My grandfather was hired by Gene Autry in 1961 to engineer-produce radio broadcasts for the Los Angeles Angels. The privilege of his world was easy to see, even as a kid.

I remember many drives out to Angel Stadium: my mom, my dad, my brother and I. We usually left the car a drunk-crawl away from the entrance turnstiles, but once or twice we’d get directed to spaces “far away,” like 20 or so cars further than our usual guest spot.

We, too, entered the stadium through the turnstiles but soon left the public promenade through a hip-high gate that was opened for us. I remember climbing exterior stairs and avoiding golf carts down a wide corridor, then going up more stairs. Finally we’d reach press-box row, which was constructed almost entirely of steel.

Whichever grown-ups were leading the way –my dad, grandparents, uncles or “friends”– niceties were exchanged with familiar employees, including the middle-aged woman who usually guarded the boxes and who made cheery eye contact with everyone. Then we’d follow that lady down a wonderfully curved hallway, under what seemed like countless fluorescent light tubes. Mini-skirted cocktail waitresses streamed in and out of doors, carefully eyeballing their drink trays and backing against the cold steel as we passed. The rising and falling, roaring angry joy of the crowd was, of course, the acoustic backdrop for this journey.

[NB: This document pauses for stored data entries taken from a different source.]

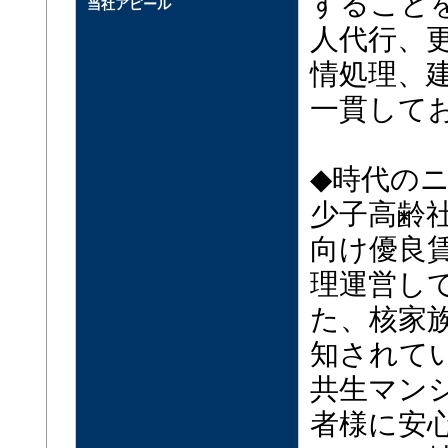
すること
当社アピール
人代行、
情処理、
一貫して
◆時代の
少子高齢
向け優良
理運営し
た、核家
知されて
共生マン
者様に安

Insider associations with Major League Baseball had much more cultural cachet back then than they do today: they were less political, but more powerful for it. Every now and then when we walked through that middle door, former President Nixon, Nolan Ryan, or some other luminary would be in there and we’d be told not to point or talk. Foul balls were the only exception to red light rule, since they’d fire right into the unprotected box and nail the back wall. My grandfather would be sitting next to announcers Dick Enberg and former Dodgers pitcher Don Drysdale, the only one in the room tall enough to flinch when those fouls came in. 

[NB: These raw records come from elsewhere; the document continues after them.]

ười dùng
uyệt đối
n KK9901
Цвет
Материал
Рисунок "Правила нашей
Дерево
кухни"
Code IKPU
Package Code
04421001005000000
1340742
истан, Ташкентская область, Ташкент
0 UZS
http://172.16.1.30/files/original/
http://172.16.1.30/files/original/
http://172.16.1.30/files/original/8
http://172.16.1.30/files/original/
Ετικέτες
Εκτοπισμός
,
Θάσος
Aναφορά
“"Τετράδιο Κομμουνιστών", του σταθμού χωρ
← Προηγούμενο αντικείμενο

With his patent leather shoes and cardigan sweaters, my grandfather often appeared as though he’d just come from a golf course lunch or NASA briefing. I never once saw that man sweaty, sloppy, or demanding. Fans in the stands dressed like fans, but we dressed like for church or for the airport.

I revisit these memories each Opening Day (or during the first hour of “Casino“). To me, the very best times were when we accompanied my grandmother to say goodbye when my grandfather was boarding the bus with the team to hit the road. It was always late at night, right outside the Disneyland Hotel, and the whole club would be there, along with the player’s wives and kids. Talk about a hug fest.

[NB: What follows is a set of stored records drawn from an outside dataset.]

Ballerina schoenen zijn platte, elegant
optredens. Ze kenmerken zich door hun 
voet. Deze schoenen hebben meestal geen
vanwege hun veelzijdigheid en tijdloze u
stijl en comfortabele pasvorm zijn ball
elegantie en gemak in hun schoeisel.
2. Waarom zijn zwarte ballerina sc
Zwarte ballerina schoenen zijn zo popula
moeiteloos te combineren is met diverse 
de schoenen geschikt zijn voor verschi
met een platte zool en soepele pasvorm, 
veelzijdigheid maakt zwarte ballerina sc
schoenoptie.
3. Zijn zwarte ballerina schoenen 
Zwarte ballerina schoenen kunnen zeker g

My privilege was in being free to enjoy the unity I saw there for what it was, without being branded by the cultural significance of those memories to the point of relying on an imperfect era to define the way the world should be.

When I’d finally grown old enough to sit in the dugout, my honor came the day I exchanged hellos with Reggie Jackson, Rod Carew, Don Baylor and Brian Downing during what is considered to be the best Opening Day lineup in Angels history.